The key difference between profs and adjunct profs is that profs will go elsewhere if insufficiently paid, whereas adjuncts already are elsewhere in a sense.

Most adjuncts hold jobs in the private sector and teach "on the side". I've taken classes from adjunct profs and lecturers and I think based on my limited experience that many of them are better teachers for their outside experience. However, many already have benefits through their main employer and one even told me he makes "boku bucks" teaching at UW. He spends maybe 8 hours a week tops on campus but it's worth what he gets for it.

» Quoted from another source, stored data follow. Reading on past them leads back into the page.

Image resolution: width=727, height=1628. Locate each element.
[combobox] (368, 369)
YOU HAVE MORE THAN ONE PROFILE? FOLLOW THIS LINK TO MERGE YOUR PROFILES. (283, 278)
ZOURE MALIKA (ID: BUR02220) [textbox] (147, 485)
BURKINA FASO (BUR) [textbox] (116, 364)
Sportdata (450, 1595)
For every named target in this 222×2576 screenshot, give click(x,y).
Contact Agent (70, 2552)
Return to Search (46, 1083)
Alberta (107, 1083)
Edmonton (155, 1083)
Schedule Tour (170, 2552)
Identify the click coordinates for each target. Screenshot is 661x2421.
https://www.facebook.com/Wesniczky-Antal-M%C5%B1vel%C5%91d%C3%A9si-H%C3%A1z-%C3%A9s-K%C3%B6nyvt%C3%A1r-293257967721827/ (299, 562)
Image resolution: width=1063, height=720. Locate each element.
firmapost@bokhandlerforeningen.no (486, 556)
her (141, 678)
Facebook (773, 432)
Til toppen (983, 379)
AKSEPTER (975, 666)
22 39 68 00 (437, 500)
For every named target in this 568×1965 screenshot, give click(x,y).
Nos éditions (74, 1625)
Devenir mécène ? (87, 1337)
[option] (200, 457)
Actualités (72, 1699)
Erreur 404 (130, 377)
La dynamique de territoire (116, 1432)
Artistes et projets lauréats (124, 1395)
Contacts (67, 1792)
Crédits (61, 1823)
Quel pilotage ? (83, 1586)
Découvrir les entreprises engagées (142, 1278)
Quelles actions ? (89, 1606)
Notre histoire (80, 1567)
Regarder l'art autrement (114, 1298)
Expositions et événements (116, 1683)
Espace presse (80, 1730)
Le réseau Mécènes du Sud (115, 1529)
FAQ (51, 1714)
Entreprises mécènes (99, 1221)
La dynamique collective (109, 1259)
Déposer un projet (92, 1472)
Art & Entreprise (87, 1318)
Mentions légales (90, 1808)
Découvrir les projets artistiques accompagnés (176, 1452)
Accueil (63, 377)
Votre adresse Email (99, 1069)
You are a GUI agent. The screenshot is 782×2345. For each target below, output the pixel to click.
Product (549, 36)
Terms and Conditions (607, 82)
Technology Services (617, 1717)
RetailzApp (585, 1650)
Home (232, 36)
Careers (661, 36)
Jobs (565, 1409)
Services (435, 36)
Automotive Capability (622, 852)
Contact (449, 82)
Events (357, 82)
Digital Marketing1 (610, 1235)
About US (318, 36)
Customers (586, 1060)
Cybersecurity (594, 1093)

Even when it comes to professor pay, people like bashing market forces in their egalitarian ignorance. "Traditional means of creating equality" are nothing more than theft from producers. Most of the developing world would still be primitive hunter-gatherers with a life expectancy of 20 without the so-called "enslavement" of international trade. Instead they have increasing amounts of disposable income and consumer goods. Even if things aren't perfect one has to recognize capitalism has brought great things to the world's poor and to sabotage capitalism (as redistribution does) is to sabotage the well-being of rich and poor alike. Socialism, as Winston Churchill once said, is the gospel of envy. Free markets are free people.

But back to the subject at hand... administrative pay is an interesting question as it seems quite high and my first reaction is to deem it bloated. Perhaps it is because administrators must be profs AND skilled executives at the same time. That's a lot of human capital. So perhaps admins deserve high salaries... BUT I agree with Jeanette why are there SO MANY of them?

Mark Emmert makes a ton of money, sure. But he also does very important high-level work for the University and ultimately probably is responsible for a lot of the money that comes to the UW. We could get a "rent-a-president" for $90K a year, but I doubt if he would be nearly as effective. You get what you pay for.

We have to pay full-time profs what they are worth or they will go elsewhere. Adjuncts aren't always relying on the U for their primary income so perhaps that is why they don't command as much salary.